Why do most software producers follow principles of manufacturing that are effectively identical to makers of, say, whistles? Exampli gratia: Acme Whistles.
These guys have been making whistles - yes, whistles - since the mid-19th century. Originally a side-business for a former farm worker turned tinkerer, Acme Whistles are made to serve a surprisingly large variety of distinct whistling needs.
Yes, differerent sorts of people have very different requirements when it comes to a whistle - soccer refs have different whistle needs than policemen than dog trainers than duck hunters, right? Why should they be obliged to use the same whistle?
Their ability to deliver the right product to the right user at the right price - following a unique design and marketing sensibility - distinguishes them in an otherwise invisible marketplace.
Applied to the software world, why can't we make products tailored to the specific needs of different users? And not just once - all the time, over and over, and lightning-fast? We're not bound by the same manufacturing limitations as a whistle manufacturer, are we? We don't have to build completely different products to meet the needs of different buyers?
But wait. That's how most software is built.
When your packaging (and by association, pricing) is embodied in the physical design of your software - when you have to create a separate binary for each unique feature combination you want to ship under a unique "edition" name, you're making whistles.
When you have to stop the manufacturing process every time marketing walks into the shop with a new wacky way for users to use your product - whether it's "we need a demonstration version" or "a version with only these features that times out in a week unless you buy it, in which case it has these features, unless you upgrade it in which case it has all features". . .

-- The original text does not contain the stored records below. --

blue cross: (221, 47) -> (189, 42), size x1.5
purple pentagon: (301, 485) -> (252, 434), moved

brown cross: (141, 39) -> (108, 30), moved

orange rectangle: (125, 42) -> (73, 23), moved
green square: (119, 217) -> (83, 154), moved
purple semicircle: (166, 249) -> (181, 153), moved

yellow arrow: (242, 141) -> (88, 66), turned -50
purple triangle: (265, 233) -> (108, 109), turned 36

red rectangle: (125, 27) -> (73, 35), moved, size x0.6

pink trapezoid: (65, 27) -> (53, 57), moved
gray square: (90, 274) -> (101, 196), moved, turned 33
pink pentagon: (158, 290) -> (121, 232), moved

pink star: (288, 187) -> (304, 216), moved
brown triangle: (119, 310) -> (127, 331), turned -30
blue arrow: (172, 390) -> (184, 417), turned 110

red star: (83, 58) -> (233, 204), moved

. . .you're making whistles.
(More often than not, development tells marketing to "wait for the next release". By which time the customer - and in many cases the opportunity - have gone away)

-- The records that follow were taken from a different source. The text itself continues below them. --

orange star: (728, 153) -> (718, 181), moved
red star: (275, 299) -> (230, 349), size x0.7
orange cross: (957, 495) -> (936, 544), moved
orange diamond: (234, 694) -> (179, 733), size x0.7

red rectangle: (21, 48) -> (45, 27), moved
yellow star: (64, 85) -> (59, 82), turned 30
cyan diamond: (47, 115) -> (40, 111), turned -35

When you've got nine different licensing schemes and your head of sales wants to offer a "solution" that combines all nine of them under a single license, and you decide the only way to do it fast enough is to define a manual "workflow" for generating new licenses for the constituent products and matching them with the new "master" license and another manual "workflow" to register sales (and upgrades and license transfers) with the different ERP and CRM systems that those point products are integrated with. . .
. . .yup, you're making whistles. Complicated whistles at that.
The solution isn't to do away with packaged software and go all SaaSy. Software producers need to embrace the fundamental right granted them by their Creator to reject a manufacturing process that Henry Ford would recognize, and that Deming would applaud.
If you can decouple the product definition and development steps from the product pricing and packaging steps, you're on the right path.
If you can get your development team to make everything they build "change ready" from the very beginning, you can break the linear process mindset that keeps so many software producers mired in the 19th century.
Because unlike whistles, the software package is a fluid thing that should draw from a common well of functions. The package is whatever combination of features that make sense for a given customer - priced based on the usage model that they'll embrace.
1 comment:
I've been saying it for 20 years -- the creation of software is a stupid process, made dumber still by both management and programmer cultures. The greatest software development of my lifetime is the full screen editor. Most everything else has been hype on top of hype.